Some fields, though, need to react to assignment: track a pending upload, invalidate a cache, snapshot the previous value. For those, override __get__ and __set__ and opt into the class-descriptor path with one line:

import dorm


class MyEncryptedField(dorm.CharField):
    uses_class_descriptor = True

    def contribute_to_class(self, cls, name):
        # Reinstall as a class-level descriptor — the metaclass would
        # otherwise strip Field instances out of class attrs.
        super().contribute_to_class(cls, name)
        setattr(cls, name, self)

    def __get__(self, instance, owner=None):
        if instance is None:
            return self
        ...

    def __set__(self, instance, value):
        # Custom logic — encryption, audit logging, lazy decryption.
        instance.__dict__[self.attname] = self._encrypt(value)
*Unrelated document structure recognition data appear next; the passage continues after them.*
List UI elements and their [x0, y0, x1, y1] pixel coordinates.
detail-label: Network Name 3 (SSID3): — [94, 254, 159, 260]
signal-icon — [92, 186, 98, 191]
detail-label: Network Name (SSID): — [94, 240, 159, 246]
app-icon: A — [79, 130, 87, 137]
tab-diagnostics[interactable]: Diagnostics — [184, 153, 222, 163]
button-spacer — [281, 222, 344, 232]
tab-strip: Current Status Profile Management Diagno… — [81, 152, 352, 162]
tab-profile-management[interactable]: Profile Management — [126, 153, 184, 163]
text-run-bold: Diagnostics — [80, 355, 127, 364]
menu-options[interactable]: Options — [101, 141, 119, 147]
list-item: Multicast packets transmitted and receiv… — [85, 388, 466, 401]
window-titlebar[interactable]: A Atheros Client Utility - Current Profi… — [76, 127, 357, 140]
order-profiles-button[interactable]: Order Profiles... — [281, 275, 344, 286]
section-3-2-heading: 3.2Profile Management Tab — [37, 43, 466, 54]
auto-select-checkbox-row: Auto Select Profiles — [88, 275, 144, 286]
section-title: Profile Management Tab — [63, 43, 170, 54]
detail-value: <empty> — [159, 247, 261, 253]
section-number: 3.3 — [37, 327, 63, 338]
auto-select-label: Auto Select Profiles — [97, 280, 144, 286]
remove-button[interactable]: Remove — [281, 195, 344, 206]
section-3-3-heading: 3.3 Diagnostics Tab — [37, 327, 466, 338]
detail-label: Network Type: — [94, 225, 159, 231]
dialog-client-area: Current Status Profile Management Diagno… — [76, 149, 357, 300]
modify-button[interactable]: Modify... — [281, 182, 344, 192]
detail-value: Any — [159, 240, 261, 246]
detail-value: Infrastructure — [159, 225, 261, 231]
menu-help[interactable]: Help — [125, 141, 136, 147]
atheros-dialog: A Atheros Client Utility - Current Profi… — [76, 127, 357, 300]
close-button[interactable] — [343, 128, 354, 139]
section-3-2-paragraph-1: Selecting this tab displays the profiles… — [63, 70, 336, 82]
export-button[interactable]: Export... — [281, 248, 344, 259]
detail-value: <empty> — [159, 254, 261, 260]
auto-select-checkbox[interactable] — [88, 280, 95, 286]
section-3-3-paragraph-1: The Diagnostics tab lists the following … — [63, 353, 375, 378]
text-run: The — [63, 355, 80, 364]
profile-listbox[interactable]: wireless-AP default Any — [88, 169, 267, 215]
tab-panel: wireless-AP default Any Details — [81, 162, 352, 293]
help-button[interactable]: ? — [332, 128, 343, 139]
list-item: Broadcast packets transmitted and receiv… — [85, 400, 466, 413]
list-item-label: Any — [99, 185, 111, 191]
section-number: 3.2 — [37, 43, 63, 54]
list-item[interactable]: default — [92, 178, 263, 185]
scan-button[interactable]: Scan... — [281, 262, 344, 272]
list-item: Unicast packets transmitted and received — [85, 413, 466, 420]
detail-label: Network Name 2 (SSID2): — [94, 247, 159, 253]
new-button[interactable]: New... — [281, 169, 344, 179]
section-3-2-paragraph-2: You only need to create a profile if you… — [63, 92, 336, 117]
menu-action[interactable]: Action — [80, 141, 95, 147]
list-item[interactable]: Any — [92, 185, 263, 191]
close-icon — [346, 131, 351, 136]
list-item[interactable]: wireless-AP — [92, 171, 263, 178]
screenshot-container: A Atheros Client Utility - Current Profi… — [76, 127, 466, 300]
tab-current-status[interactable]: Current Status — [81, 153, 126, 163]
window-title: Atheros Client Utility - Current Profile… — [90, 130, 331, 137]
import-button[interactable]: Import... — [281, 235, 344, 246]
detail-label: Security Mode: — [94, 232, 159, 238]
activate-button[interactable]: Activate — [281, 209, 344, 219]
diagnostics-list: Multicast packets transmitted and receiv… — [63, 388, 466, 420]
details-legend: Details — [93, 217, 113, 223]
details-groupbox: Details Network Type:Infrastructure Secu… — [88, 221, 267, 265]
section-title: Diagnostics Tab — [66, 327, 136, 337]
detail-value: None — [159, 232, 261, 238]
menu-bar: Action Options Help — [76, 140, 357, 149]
uses_class_descriptor = True is the documented opt-in: when Model.__init__ sees that flag (or finds the field installed directly on the class), it routes Model(field=value) through setattr so __set__ fires. FileField is the canonical built-in example — it stashes a pending File until model.save() flushes it to storage.

Type safety

Every field is Field[T] (a Generic parameterised by the stored Python type). The descriptor's overloaded __get__ means:

  • Author.nameField[str] (the descriptor itself, for migrations and _meta introspection)
  • author.namestr (the actual value)

So user.name + " hi" is fine, user.age + " hi" is flagged by your type checker. Same idea SQLAlchemy 2.0 introduced with Mapped[T].

Validation

Field-level validation runs when you assign or construct:

>>> Author(name="x", age=10, email="not-an-email")
ValidationError: {'email': "'not-an-email' is not a valid email address."}

For richer logic, override clean() on the model and call obj.full_clean() before saving:

class Author(dorm.Model):
    name = dorm.CharField(max_length=100)
    age = dorm.IntegerField()

    def clean(self):
        if self.age < 0:
            raise dorm.ValidationError({"age": "must be >= 0"})

full_clean() runs clean_fields() (per-field validation) → clean() (custom) → validate_unique() (DB uniqueness check).

Signals

from dorm.signals import pre_save, post_save

def slugify(sender, instance, **kwargs):
    if not instance.slug:
        instance.slug = slugify(instance.title)

pre_save.connect(slugify, sender=Article)

Available signals: pre_save, post_save, pre_delete, post_delete, pre_query, post_query. Signals fire for both sync and async operations.

For the full reference — kwargs each signal receives, the difference between sender for save/delete (model class) vs sender for query signals (vendor string), dispatch_uid for idempotent registration, weak references, and the gotchas around exception swallowing and recursion — see the Signals guide.